■ **SUPPLIED DATA**
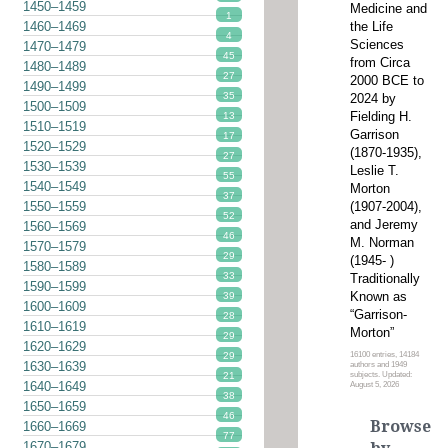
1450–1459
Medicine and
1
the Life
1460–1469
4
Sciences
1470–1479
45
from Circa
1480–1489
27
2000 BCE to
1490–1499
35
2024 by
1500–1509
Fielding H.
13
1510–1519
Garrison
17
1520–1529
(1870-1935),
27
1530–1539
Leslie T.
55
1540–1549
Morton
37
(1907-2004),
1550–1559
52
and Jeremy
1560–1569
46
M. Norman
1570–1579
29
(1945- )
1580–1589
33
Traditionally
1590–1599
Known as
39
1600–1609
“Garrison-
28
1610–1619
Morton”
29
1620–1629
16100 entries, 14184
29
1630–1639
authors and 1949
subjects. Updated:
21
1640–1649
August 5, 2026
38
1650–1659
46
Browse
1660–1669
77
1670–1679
---
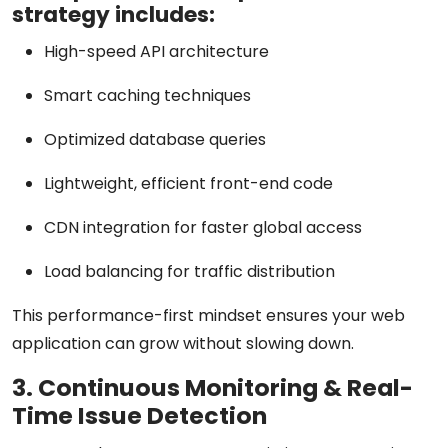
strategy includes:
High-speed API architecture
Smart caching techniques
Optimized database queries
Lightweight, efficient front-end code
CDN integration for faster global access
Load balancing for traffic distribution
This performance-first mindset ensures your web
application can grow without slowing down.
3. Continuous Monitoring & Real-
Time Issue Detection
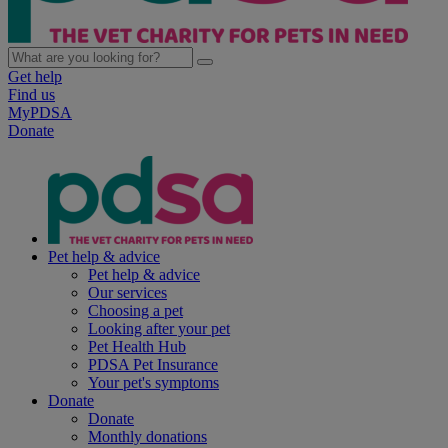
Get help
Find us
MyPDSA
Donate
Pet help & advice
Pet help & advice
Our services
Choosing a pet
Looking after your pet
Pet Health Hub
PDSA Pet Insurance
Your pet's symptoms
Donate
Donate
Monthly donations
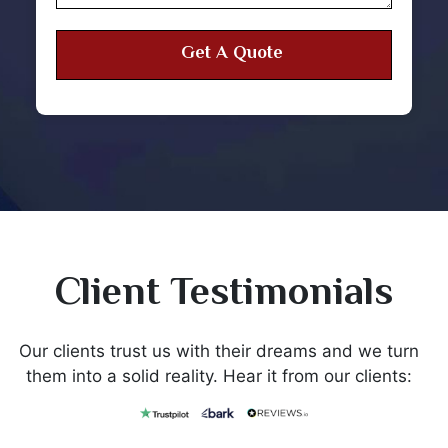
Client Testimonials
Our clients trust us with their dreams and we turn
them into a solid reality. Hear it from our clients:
--
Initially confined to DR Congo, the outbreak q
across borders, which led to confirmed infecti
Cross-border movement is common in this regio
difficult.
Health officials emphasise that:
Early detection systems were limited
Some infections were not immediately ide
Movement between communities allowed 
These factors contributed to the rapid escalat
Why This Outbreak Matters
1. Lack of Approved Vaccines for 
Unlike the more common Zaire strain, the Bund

■ **EXERCISE INSTRUCTIONS**
Check all the records above and select each line where the string "Health" is found.

■ **SOLUTION**
Pet Health Hub
Health officials emphasise that:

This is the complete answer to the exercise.